El cultivo de amapola, base para la producción de heroína y uno de los pilares históricos del Cártel de Sinaloa, ha registrado una drástica caída del 94% durante el actual sexenio de la presidenta Claudia Sheinbaum, en comparación con los niveles registrados durante el gobierno de Enrique Peña Nieto.
De acuerdo con un diagnóstico de la Secretaría de la Defensa Nacional (Sedena), obtenido a través de la Plataforma Nacional de Transparencia, en el sexenio de Peña Nieto las fuerzas armadas detectaban en promedio 186 hectáreas mensuales de cultivos de amapola en zonas controladas por el Cártel de Sinaloa.
Esta cifra se redujo durante la administración de Andrés Manuel López Obrador a 78 hectáreas mensuales, en gran parte debido al cambio en los mercados de drogas y a los operativos militares en regiones productoras.
Sheinbaum y la ofensiva contra el narcotráfico
En lo que va del gobierno de Claudia Sheinbaum —particularmente en el primer semestre de 2025—, la cifra bajó a tan solo 11 hectáreas mensuales, lo que representa una reducción del 94% respecto al promedio mensual durante el sexenio de Peña Nieto.

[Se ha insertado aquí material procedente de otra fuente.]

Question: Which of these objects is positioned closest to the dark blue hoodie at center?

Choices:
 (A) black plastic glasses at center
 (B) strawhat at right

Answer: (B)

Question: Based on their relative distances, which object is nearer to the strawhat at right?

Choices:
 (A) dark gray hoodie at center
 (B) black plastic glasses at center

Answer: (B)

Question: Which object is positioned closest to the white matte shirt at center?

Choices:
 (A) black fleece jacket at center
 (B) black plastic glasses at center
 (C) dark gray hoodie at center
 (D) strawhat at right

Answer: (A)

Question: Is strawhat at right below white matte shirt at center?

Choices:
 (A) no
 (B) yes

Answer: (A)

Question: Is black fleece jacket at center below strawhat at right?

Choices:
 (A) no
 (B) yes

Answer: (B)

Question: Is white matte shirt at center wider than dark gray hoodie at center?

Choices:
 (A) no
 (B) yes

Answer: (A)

La disminución, según fuentes de la Secretaría de Seguridad y Protección Ciudadana (SSPC), se debe a dos factores clave: el despliegue intensivo de fuerzas armadas, incluyendo Ejército y Guardia Nacional, y una transición en el mercado de drogas hacia los estupefacientes sintéticos como el fentanilo.
Cambio en el modelo delictivo
El Cártel de Sinaloa, conocido por su histórica producción de heroína a base de amapola, ha experimentado una transformación estructural en su modelo de negocio. Ante el avance de los operativos de erradicación y la baja rentabilidad de la amapola, la organización criminal ha desplazado parte de su actividad hacia laboratorios clandestinos de metanfetaminas y otras drogas sintéticas, muchas de ellas con destino al mercado estadounidense.
Este viraje ha generado una disminución significativa en la demanda de cultivos tradicionales como la amapola y la marihuana, aunque no ha implicado necesariamente una reducción en el poder económico del cártel.
¿Un modelo sostenible?
A pesar de los resultados alentadores, expertos en seguridad advierten que el éxito en la erradicación de cultivos ilícitos debe ir acompañado de programas de desarrollo integral en comunidades productoras, para evitar que los grupos criminales se reorganicen o se desplacen a otras zonas.
Mientras tanto, el gobierno federal asegura que continuará con las labores de inteligencia y contención para evitar el resurgimiento de estos cultivos.